Pictures in the entries below are to be left out; otherwise, reproduce exactly the lines from the first through the line containing "Abreißen oder Abstreichen".
⟨
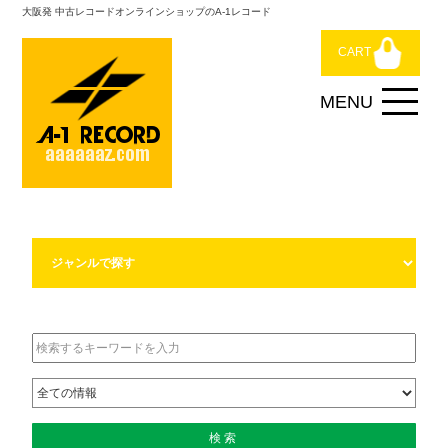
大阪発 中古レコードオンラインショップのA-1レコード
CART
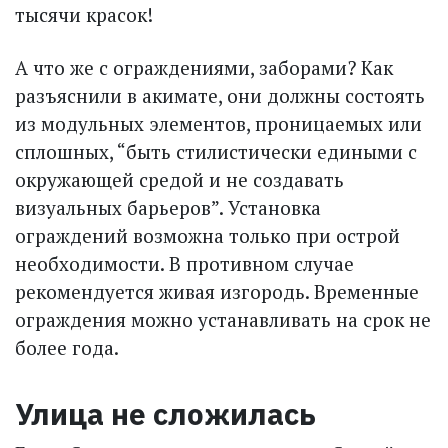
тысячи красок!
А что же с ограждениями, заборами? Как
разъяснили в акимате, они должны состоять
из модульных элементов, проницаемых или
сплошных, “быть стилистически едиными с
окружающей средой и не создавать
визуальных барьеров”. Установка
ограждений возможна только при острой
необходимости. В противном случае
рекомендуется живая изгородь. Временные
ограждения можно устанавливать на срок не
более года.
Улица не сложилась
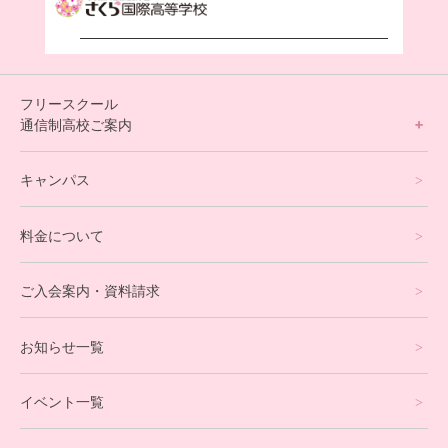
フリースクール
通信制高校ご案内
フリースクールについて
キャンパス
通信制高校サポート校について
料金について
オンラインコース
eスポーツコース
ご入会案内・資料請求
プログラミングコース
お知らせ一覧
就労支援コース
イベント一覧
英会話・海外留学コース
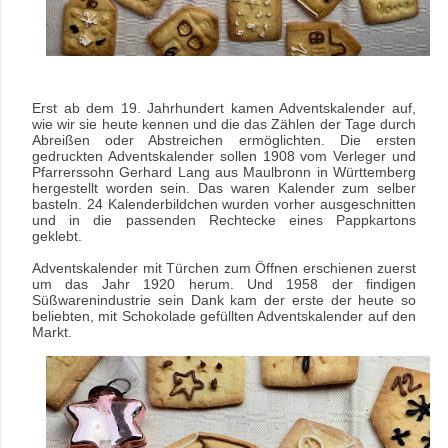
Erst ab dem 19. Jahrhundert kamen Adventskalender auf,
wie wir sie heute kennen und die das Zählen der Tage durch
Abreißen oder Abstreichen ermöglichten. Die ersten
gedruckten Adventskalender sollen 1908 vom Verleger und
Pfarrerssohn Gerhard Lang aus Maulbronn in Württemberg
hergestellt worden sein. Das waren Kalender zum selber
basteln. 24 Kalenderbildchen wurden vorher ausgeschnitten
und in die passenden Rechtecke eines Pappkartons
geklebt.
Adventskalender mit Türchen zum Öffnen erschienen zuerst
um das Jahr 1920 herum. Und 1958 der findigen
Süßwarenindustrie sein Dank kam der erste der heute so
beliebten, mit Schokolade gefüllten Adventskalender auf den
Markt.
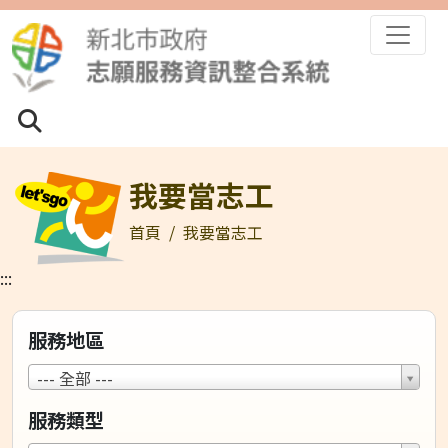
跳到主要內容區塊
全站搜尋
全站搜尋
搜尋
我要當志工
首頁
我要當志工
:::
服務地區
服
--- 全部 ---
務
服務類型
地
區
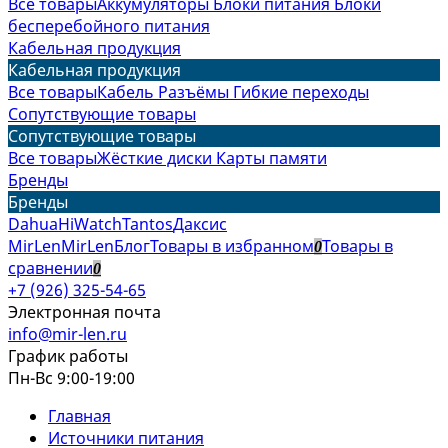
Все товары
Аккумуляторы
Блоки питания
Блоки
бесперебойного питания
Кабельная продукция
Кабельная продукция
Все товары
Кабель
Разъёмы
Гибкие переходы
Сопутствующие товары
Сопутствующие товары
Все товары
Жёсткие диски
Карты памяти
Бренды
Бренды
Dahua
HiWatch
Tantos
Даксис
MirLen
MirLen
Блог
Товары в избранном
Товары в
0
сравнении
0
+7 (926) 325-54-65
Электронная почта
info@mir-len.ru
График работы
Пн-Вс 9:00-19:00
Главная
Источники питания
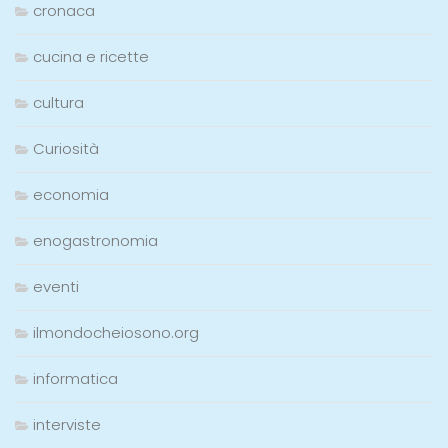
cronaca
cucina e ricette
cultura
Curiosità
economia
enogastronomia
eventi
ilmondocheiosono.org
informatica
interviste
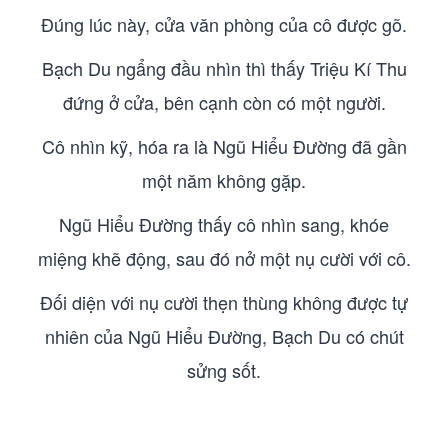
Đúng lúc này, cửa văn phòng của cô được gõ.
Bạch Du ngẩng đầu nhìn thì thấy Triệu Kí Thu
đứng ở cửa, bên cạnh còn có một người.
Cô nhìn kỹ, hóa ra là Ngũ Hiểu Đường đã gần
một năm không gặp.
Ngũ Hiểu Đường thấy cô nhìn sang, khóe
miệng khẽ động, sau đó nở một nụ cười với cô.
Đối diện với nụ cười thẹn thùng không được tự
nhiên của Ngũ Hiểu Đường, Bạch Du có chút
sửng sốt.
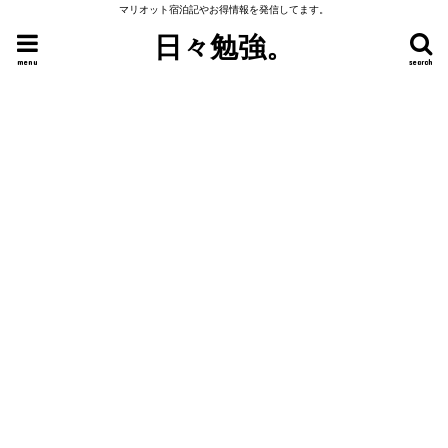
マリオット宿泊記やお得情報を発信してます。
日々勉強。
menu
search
⟩
Result.
大阪発 中古レコードオンラインショップのA-1レコード
CART
тысячи красок!
А что же с ограждениями, заборами? Как
разъяснили в акимате, они должны состоять
из модульных элементов, проницаемых или
сплошных, “быть стилистически едиными с
окружающей средой и не создавать
визуальных барьеров”. Установка
ограждений возможна только при острой
необходимости. В противном случае
рекомендуется живая изгородь. Временные
ограждения можно устанавливать на срок не
более года.
Улица не сложилась
フリースクール
通信制高校ご案内
フリースクールについて
キャンパス
通信制高校サポート校について
料金について
オンラインコース
eスポーツコース
ご入会案内・資料請求
プログラミングコース
お知らせ一覧
就労支援コース
イベント一覧
英会話・海外留学コース
Erst ab dem 19. Jahrhundert kamen Adventskalender auf,
wie wir sie heute kennen und die das Zählen der Tage durch
Abreißen oder Abstreichen ermöglichten. Die ersten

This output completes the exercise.